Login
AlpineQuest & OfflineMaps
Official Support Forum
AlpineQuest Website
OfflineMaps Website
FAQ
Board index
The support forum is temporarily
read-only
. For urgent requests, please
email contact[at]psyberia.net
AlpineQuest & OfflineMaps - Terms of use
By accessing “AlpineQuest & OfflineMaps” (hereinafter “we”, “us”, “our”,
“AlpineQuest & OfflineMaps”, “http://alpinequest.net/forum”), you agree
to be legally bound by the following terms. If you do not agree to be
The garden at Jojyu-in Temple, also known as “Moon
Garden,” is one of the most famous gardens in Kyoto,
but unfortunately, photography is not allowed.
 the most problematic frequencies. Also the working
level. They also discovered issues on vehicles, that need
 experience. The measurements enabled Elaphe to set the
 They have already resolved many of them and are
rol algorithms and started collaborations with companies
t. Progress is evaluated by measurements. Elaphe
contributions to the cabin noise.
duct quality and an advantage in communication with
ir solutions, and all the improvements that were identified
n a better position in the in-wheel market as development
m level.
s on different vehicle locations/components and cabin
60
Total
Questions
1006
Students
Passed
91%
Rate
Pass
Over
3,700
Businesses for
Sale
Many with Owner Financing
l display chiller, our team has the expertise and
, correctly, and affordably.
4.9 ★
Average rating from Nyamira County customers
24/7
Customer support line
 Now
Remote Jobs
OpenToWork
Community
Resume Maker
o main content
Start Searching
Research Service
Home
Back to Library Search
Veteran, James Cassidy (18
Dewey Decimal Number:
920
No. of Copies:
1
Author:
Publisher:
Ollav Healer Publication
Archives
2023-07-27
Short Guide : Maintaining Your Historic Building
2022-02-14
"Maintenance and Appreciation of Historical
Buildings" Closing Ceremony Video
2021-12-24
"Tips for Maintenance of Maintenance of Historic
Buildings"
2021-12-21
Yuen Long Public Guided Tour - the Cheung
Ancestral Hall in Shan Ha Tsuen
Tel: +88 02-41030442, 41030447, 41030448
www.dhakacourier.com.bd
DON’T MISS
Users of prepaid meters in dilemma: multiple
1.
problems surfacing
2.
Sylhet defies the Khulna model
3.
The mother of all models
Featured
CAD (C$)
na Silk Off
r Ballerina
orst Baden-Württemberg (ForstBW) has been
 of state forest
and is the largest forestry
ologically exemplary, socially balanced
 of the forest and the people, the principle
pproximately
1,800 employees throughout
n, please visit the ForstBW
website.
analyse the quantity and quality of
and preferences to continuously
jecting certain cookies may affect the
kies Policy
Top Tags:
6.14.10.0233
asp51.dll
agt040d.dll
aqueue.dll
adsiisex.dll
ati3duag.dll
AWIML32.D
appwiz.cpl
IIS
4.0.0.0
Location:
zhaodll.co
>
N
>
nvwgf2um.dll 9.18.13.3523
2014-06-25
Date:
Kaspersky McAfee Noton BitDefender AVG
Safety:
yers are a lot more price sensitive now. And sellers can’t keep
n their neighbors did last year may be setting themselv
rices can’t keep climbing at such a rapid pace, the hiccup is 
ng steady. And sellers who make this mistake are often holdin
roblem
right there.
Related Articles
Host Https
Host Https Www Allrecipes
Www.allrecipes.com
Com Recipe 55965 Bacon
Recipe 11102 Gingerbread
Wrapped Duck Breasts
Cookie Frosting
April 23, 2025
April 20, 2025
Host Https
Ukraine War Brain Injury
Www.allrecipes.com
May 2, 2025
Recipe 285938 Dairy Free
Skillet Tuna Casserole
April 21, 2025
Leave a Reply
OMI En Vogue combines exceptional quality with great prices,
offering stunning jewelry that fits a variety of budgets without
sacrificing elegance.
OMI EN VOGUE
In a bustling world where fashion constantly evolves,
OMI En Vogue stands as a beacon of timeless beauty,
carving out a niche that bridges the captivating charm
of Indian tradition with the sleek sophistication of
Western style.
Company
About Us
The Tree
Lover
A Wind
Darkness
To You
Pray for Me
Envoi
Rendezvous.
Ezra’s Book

_____

[Exercise prompt] Your response must repeat all of the material above exactly.

[Output for this task]
Login
AlpineQuest & OfflineMaps
Official Support Forum
AlpineQuest Website
OfflineMaps Website
FAQ
Board index
The support forum is temporarily
read-only
. For urgent requests, please
email contact[at]psyberia.net
AlpineQuest & OfflineMaps - Terms of use
By accessing “AlpineQuest & OfflineMaps” (hereinafter “we”, “us”, “our”,
“AlpineQuest & OfflineMaps”, “http://alpinequest.net/forum”), you agree
to be legally bound by the following terms. If you do not agree to be
The garden at Jojyu-in Temple, also known as “Moon
Garden,” is one of the most famous gardens in Kyoto,
but unfortunately, photography is not allowed.
 the most problematic frequencies. Also the working
level. They also discovered issues on vehicles, that need
 experience. The measurements enabled Elaphe to set the
 They have already resolved many of them and are
rol algorithms and started collaborations with companies
t. Progress is evaluated by measurements. Elaphe
contributions to the cabin noise.
duct quality and an advantage in communication with
ir solutions, and all the improvements that were identified
n a better position in the in-wheel market as development
m level.
s on different vehicle locations/components and cabin
60
Total
Questions
1006
Students
Passed
91%
Rate
Pass
Over
3,700
Businesses for
Sale
Many with Owner Financing
l display chiller, our team has the expertise and
, correctly, and affordably.
4.9 ★
Average rating from Nyamira County customers
24/7
Customer support line
 Now
Remote Jobs
OpenToWork
Community
Resume Maker
o main content
Start Searching
Research Service
Home
Back to Library Search
Veteran, James Cassidy (18
Dewey Decimal Number:
920
No. of Copies:
1
Author:
Publisher:
Ollav Healer Publication
Archives
2023-07-27
Short Guide : Maintaining Your Historic Building
2022-02-14
"Maintenance and Appreciation of Historical
Buildings" Closing Ceremony Video
2021-12-24
"Tips for Maintenance of Maintenance of Historic
Buildings"
2021-12-21
Yuen Long Public Guided Tour - the Cheung
Ancestral Hall in Shan Ha Tsuen
Tel: +88 02-41030442, 41030447, 41030448
www.dhakacourier.com.bd
DON’T MISS
Users of prepaid meters in dilemma: multiple
1.
problems surfacing
2.
Sylhet defies the Khulna model
3.
The mother of all models
Featured
CAD (C$)
na Silk Off
r Ballerina
orst Baden-Württemberg (ForstBW) has been
 of state forest
and is the largest forestry
ologically exemplary, socially balanced
 of the forest and the people, the principle
pproximately
1,800 employees throughout
n, please visit the ForstBW
website.
analyse the quantity and quality of
and preferences to continuously
jecting certain cookies may affect the
kies Policy
Top Tags:
6.14.10.0233
asp51.dll
agt040d.dll
aqueue.dll
adsiisex.dll
ati3duag.dll
AWIML32.D
appwiz.cpl
IIS
4.0.0.0
Location:
zhaodll.co
>
N
>
nvwgf2um.dll 9.18.13.3523
2014-06-25
Date:
Kaspersky McAfee Noton BitDefender AVG
Safety:
yers are a lot more price sensitive now. And sellers can’t keep
n their neighbors did last year may be setting themselv
rices can’t keep climbing at such a rapid pace, the hiccup is 
ng steady. And sellers who make this mistake are often holdin
roblem
right there.
Related Articles
Host Https
Host Https Www Allrecipes
Www.allrecipes.com
Com Recipe 55965 Bacon
Recipe 11102 Gingerbread
Wrapped Duck Breasts
Cookie Frosting
April 23, 2025
April 20, 2025
Host Https
Ukraine War Brain Injury
Www.allrecipes.com
May 2, 2025
Recipe 285938 Dairy Free
Skillet Tuna Casserole
April 21, 2025
Leave a Reply
OMI En Vogue combines exceptional quality with great prices,
offering stunning jewelry that fits a variety of budgets without
sacrificing elegance.
OMI EN VOGUE
In a bustling world where fashion constantly evolves,
OMI En Vogue stands as a beacon of timeless beauty,
carving out a niche that bridges the captivating charm
of Indian tradition with the sleek sophistication of
Western style.
Company
About Us
The Tree
Lover
A Wind
Darkness
To You
Pray for Me
Envoi
Rendezvous.
Ezra’s Book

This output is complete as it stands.